New Features for Duplicate Bug Detection Nathan Klein, Department of Computer Science, Oberlin College, Oberlin, Ohio, USA, nklein@oberlin.edu Christopher S. Corley, Nicholas A. Kraft, Department of Computer Science, The University of Alabama, Tuscaloosa, Alabama, USA, cscorley@ua.edu, nkraft@cs.ua.edu
#Keywords:
-
ii1. Duplicate bug reports: When many developers/testers file a bug report having same technical problems but they use different terminology or styles and write about different phenomenon to write about the same issue(s) that is classified as a duplicate bug report.
-
ii2. Topic model: In machine learning and natural language processing, a topic model is a type of statistical model for discovering the abstract "topics" that occur in a collection of documents.
-
ii3. Machine learning: Machine learning is a subfield of computer science that is closely related to (and often overlaps with) computational statistics; a discipline which also focuses in prediction-making through the use of computers.
-
ii4. Deduplication: In computing deduplication is a specialized compression technique for eliminating duplicate copies of repeating data
###Notes:
-
iii1. Data set: The writers have used the data collected by – ‘A. Alipour, A. Hindle, and E. Stroulia. A contextual approach towards more accurate duplicate bug report detection. In Proc. 10th Working Conf. on Mining Software Repositories, pages 183–192, 2013.’. It consists of reports pulled from the android database between November 2007 and September 2012
-
iii2. Related Work: The work related to the authors work is by C. Sun, D. Lo, S.-C. Khoo, and J. Jiang who formulated the duplicate bug detection problem as given a bug report, return a list of the top-k most similar bug reports. Also one of the other related works is by Alipour who formulated the problem as given two bug reports, predict whether they are duplicates. The authors have mentioned that their approach is similar to the latter approach.
-
iii3. Results : The outcome of the authors’ study is
- The descriptive power of the suite of attributes show that they provide an increase in accuracy, AUC, and Kappa statistics over other related works when applied to the Android repository.

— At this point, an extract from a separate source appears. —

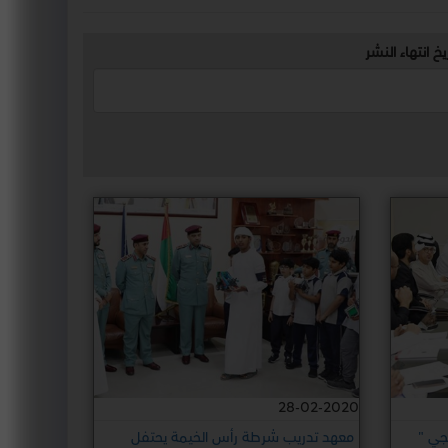
يخ انتهاء النشر
28-02-2020
جي "
معهد تدريب شرطة رأس الخيمة يحتفل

- The effectiveness and simplicity of the metrics proposed in this study make them good candidates for futures studies on duplicate bug reports.
- The use of Bagging to aid in classification provided a small increase in accuracy.
-
iii4. Future work: The authors have suggested that a future study which utilizes their metrics in order to find duplicates of incoming bugs, using a top-k approach in which a fixed number of possible duplicate reports are presented for each incoming report, would further test their effectiveness.
#Improvements:
-
iv1. The author could maintain a separate section for related work. This could ensure that the readers will get proper idea of what related work is already done in the beginning itself. So that they could relate it further in the paper wherever required.
-
iv2. The author could add a separate section for future work. The author has added future work in the conclusion section. This makes it confusing to understand at times.
-
iv3. When the author mentions that their study performs better in terms of some parameters, they could add a few pictorial representation of few of them for better understanding of the reader.